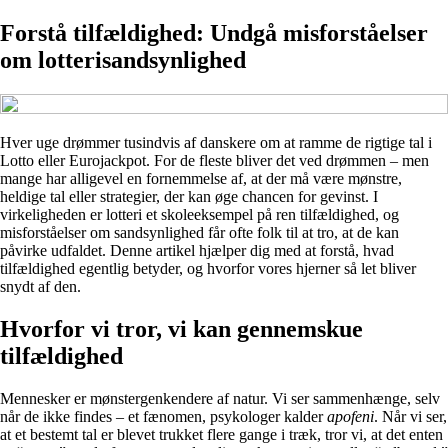
Forstå tilfældighed: Undgå misforståelser
om lotterisandsynlighed
Hver uge drømmer tusindvis af danskere om at ramme de rigtige tal i
Lotto eller Eurojackpot. For de fleste bliver det ved drømmen – men
mange har alligevel en fornemmelse af, at der må være mønstre,
heldige tal eller strategier, der kan øge chancen for gevinst. I
virkeligheden er lotteri et skoleeksempel på ren tilfældighed, og
misforståelser om sandsynlighed får ofte folk til at tro, at de kan
påvirke udfaldet. Denne artikel hjælper dig med at forstå, hvad
tilfældighed egentlig betyder, og hvorfor vores hjerner så let bliver
snydt af den.
Hvorfor vi tror, vi kan gennemskue
tilfældighed
Mennesker er mønstergenkendere af natur. Vi ser sammenhænge, selv
når de ikke findes – et fænomen, psykologer kalder
apofeni
. Når vi ser,
at et bestemt tal er blevet trukket flere gange i træk, tror vi, at det enten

====

PROBLEM REQUIREMENTS :: Examine the records and pull out every line where the string "misforståelser" occurs.

EXERCISE RESULT ::
Forstå tilfældighed: Undgå misforståelser
misforståelser om sandsynlighed får ofte folk til at tro, at de kan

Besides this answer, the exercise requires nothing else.